Another neighbor, tiring of our childish bickering, called the dog’s owner (who is offended by my referring to him as Dog Man, and for winch I apologize as he now reads this blog; I meant no insult by “Dog Man,” other than, literally, shorthand for “The Man Who Owns The Dog”) and I to a summit where this neighbor negotiated a peace treaty between us. I made the guy what I considered the ultimate deal: if he would keep his dog quiet—not inside, I never asked him to keep the dog inside, just keep him quiet—on my two days off (Saturday and Monday), then he could do whatever he wanted for the other five days of the week.

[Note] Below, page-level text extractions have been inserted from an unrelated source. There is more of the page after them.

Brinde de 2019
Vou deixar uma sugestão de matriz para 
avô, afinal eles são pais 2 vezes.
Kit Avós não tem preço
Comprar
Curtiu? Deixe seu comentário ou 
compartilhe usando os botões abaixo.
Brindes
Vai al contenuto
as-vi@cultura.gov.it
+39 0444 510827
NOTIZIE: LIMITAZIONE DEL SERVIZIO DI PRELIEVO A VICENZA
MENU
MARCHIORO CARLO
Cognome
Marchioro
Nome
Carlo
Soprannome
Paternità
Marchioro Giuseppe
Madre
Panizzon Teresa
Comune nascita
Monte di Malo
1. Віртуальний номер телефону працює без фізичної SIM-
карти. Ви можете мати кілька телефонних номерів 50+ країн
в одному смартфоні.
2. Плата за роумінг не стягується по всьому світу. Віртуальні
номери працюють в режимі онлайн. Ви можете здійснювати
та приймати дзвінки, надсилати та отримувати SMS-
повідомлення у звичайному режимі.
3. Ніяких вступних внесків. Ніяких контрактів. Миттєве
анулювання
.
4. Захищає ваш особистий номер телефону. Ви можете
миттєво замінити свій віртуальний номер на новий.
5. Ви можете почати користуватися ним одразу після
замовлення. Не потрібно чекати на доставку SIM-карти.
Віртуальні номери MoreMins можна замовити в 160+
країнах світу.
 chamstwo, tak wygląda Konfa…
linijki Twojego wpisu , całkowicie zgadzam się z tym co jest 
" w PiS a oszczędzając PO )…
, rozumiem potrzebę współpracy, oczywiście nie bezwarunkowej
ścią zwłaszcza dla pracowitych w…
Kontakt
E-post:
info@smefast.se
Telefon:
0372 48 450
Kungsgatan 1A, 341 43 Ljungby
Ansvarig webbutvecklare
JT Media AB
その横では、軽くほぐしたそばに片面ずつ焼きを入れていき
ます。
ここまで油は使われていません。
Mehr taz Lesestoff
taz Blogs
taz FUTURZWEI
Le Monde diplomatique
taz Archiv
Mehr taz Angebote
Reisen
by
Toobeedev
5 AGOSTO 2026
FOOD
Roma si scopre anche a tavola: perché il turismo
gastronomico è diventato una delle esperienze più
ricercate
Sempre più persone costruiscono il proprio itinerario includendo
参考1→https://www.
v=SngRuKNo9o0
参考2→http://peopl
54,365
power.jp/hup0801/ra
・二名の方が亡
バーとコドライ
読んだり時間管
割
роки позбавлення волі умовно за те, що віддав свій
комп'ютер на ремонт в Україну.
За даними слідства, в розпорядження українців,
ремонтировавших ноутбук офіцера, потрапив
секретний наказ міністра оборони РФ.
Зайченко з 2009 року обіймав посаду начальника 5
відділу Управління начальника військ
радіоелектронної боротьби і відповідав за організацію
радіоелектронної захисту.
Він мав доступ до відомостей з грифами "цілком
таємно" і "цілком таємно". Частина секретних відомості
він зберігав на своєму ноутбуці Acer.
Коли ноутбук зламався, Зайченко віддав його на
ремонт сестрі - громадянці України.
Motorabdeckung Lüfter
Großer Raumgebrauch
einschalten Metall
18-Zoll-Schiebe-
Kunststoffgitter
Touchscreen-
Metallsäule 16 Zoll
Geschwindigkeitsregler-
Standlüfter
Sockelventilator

Five days for two, I thought was a god deal. And, for many months, it was. If I was going out on those days, I’d call my neighbor and tell him he didn’t need to keep the dog inside that day since I wouldn’t be home anyway. We did the courtesy call thing and time management thing, and life was good. Then, over the course of some months, little by little, the armistice began to splinter.